Preheat the oven to 375 degrees F. Line a standard 12-cup muffin tin with 10 liners.
For the streusel: Stir together the oats, flour, brown sugar, baking powder, salt and cinnamon in a medium bowl to combine. Add the cold cubed butter and use your hands or a pastry cutter to cut the butter into the dry ingredients until the mixture resembles a clumpy streusel. Set aside.
For the cupcakes: In a medium bowl, whisk together the oil, melted butter and brown sugar until well combined, 1 minute. Add the eggs one at a time, and whisk until well combined. Whisk in the vanilla.
Add the flour, baking powder and cinnamon. Stir to combine with a spatula or spoon.

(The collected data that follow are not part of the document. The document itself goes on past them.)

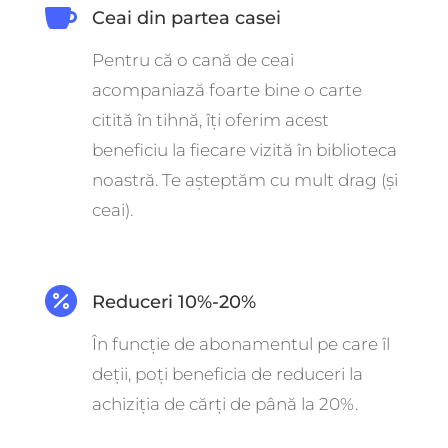

Ceai din partea casei
Pentru că o cană de ceai
acompaniază foarte bine o carte
citită în tihnă, îți oferim acest
beneficiu la fiecare vizită în biblioteca
noastră. Te așteptăm cu mult drag (și
ceai).

Reduceri 10%-20%
În funcție de abonamentul pe care îl
deții, poți beneficia de reduceri la
achiziția de cărți de până la 20%.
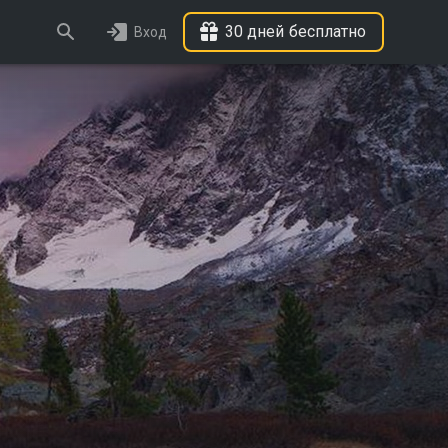
30 дней бесплатно
Вход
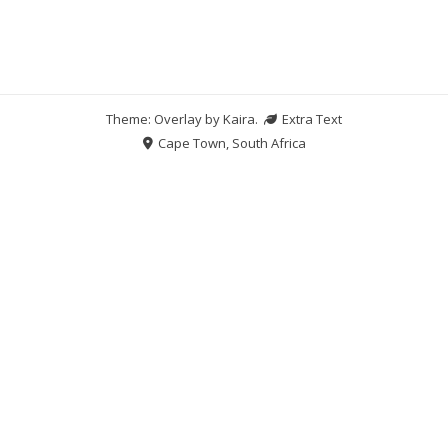
Theme: Overlay by
Kaira
.
Extra Text
Cape Town, South Africa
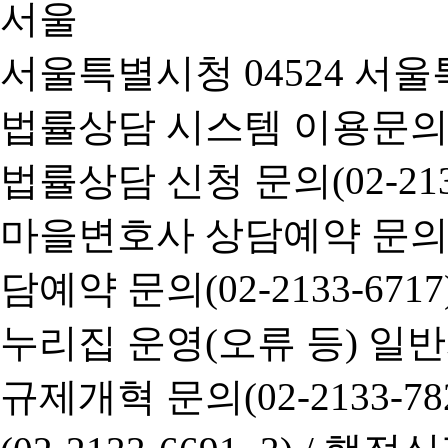
서울특별시청 04524 서울
법률상담 시스템 이용문의(02-
법률상담 신청 문의(02-2133
마을변호사 상담예약 문의(02-
담예약 문의(02-2133-6717
누리집 운영(오류 등) 일반사항
규제개혁 문의(02-2133-782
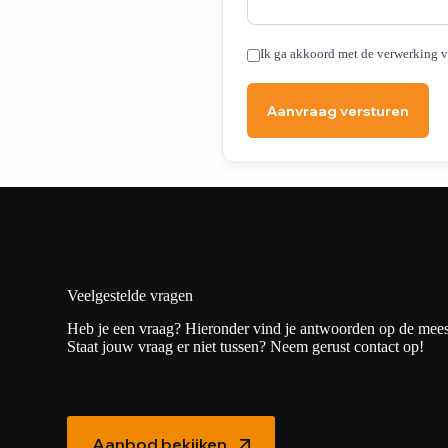
Ik ga akkoord met de verwerking 
Aanvraag versturen
Veelgestelde vragen
Heb je een vraag? Hieronder vind je antwoorden op de mees
Staat jouw vraag er niet tussen? Neem gerust contact op!
Aanbod bekijken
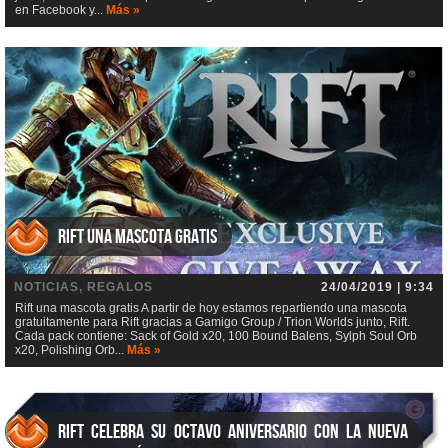
en Facebook y...
Más »
Rift una mascota gratis
NOTICIAS, REGALOS
24/04/2019 | 9:34
Rift una mascota gratis A partir de hoy estamos repartiendo una mascota
gratuitamente para Rift gracias a Gamigo Group / Trion Worlds junto, Rift.
Cada pack contiene: Sack of Gold x20, 100 Bound Balens, Sylph Soul Orb
x20, Polishing Orb...
Más »
RIFT celebra su octavo aniversario con la nueva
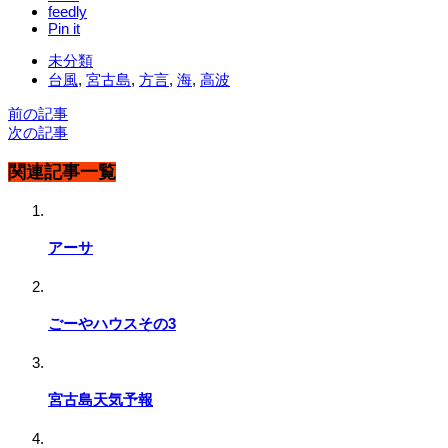
feedly
Pin it
未分類
台風
,
宮古島
,
方言
,
海
,
高波
前の記事
次の記事
関連記事一覧
アーサ
ごーやハウスその3
宮古島天気予報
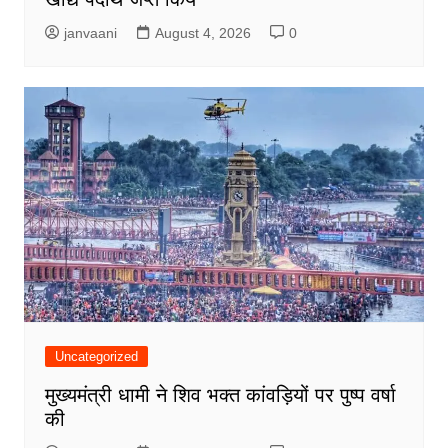
janvaani
August 4, 2026
0
Uncategorized
मुख्यमंत्री धामी ने शिव भक्त कांवड़ियों पर पुष्प वर्षा
की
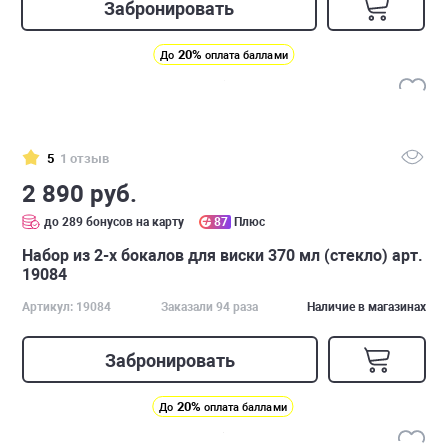
Забронировать
20%
До
оплата баллами
5
1 отзыв
2 890 руб.
до 289 бонусов на карту
87
Плюс
Набор из 2-х бокалов для виски 370 мл (стекло) арт.
19084
Артикул: 19084
Заказали 94 раза
Наличие в магазинах
Забронировать
20%
До
оплата баллами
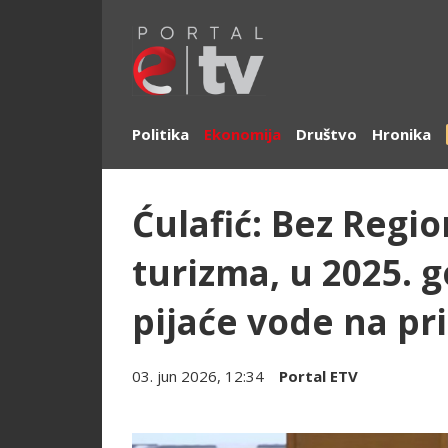
Politika
Ekonomija
Društvo
Hronika
Ćulafić: Bez Reg
turizma, u 2025. 
pijaće vode na pr
03. jun 2026, 12:34
Portal ETV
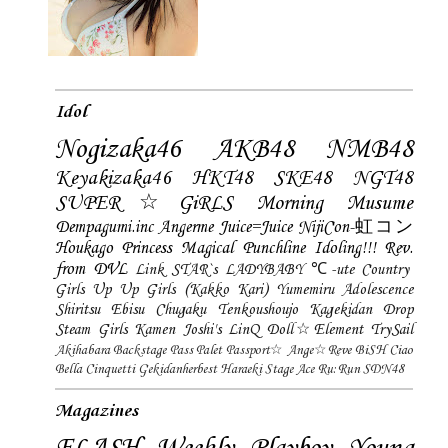
Idol
Nogizaka46
AKB48
NMB48
Keyakizaka46
HKT48
SKE48
NGT48
SUPER☆GiRLS
Morning Musume
Dempagumi.inc
Angerme
Juice=Juice
NijiCon-虹コン
Houkago Princess
Magical Punchline
Idoling!!!
Rev.
from DVL
Link STAR`s
LADYBABY
℃-ute
Country
Girls
Up Up Girls (Kakko Kari)
Yumemiru Adolescence
Shiritsu Ebisu Chugaku
Tenkoushoujo Kagekidan
Drop
Steam Girls
Kamen Joshi's
LinQ
Doll☆Element
TrySail
Akihabara Backstage Pass
Palet
Passport☆
Ange☆Reve
BiSH
Ciao
Bella Cinquetti
Gekidanherbest
Haraeki Stage Ace
Ru:Run
SDN48
Magazines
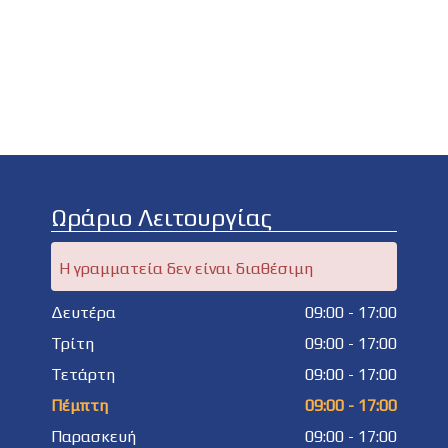
Ωράριο Λειτουργίας
Η γραμματεία δεν είναι διαθέσιμη
Δευτέρα
09:00 - 17:00
Τρίτη
09:00 - 17:00
Τετάρτη
09:00 - 17:00
Πέμπτη
09:00 - 17:00
Παρασκευή
09:00 - 17:00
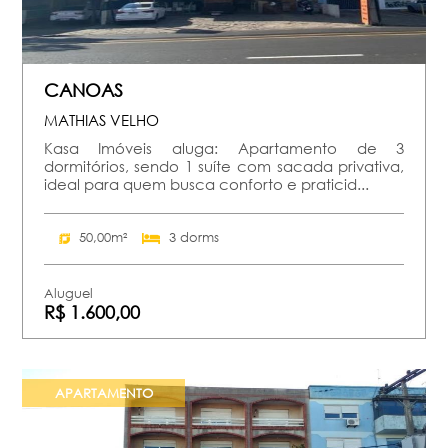
CANOAS
MATHIAS VELHO
Kasa Imóveis aluga: Apartamento de 3
dormitórios, sendo 1 suíte com sacada privativa,
ideal para quem busca conforto e praticid...
50,00m²
3 dorms
Aluguel
R$ 1.600,00
APARTAMENTO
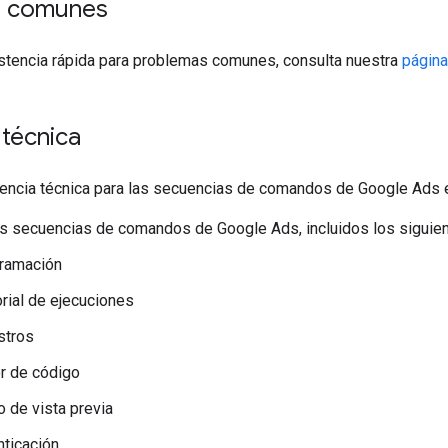
s comunes
istencia rápida para problemas comunes, consulta nuestra
págin
 técnica
encia técnica para las secuencias de comandos de Google Ads e
as secuencias de comandos de Google Ads, incluidos los siguie
ramación
orial de ejecuciones
stros
or de código
 de vista previa
nticación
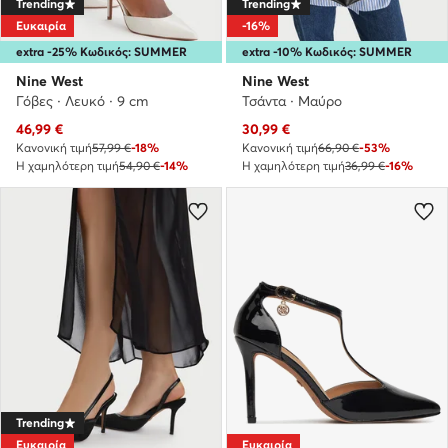
Trending
Trending
Ευκαιρία
-16%
extra -25% Κωδικός: SUMMER
extra -10% Κωδικός: SUMMER
Nine West
Nine West
Γόβες · Λευκό · 9 cm
Τσάντα · Μαύρο
Τρέχουσα τιμή
Τρέχουσα τιμή
46,99
€
30,99
€
Κανονική τιμή
57,99 €
-18%
Κανονική τιμή
66,90 €
-53%
Η χαμηλότερη τιμή
54,90 €
-14%
Η χαμηλότερη τιμή
36,99 €
-16%
Trending
Ευκαιρία
Ευκαιρία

Add the buttermilk and mix until the batter is smooth (do not overmix).
Use an ice cream scoop to divide the batter evenly between the cavities of the prepared pan. Top each generously with streusel.
Bake until a toothpick inserted into the center comes out clean, 15 to 18 minutes. Transfer to a wire rack to cool completely.
For the glaze: Whisk together the confectioners' sugar, cream and vanilla in a small bowl until smooth -- add more cream if necessary to reach a drizzle-able consistency. Use a spoon to drizzle the glaze over the cooled cupcakes.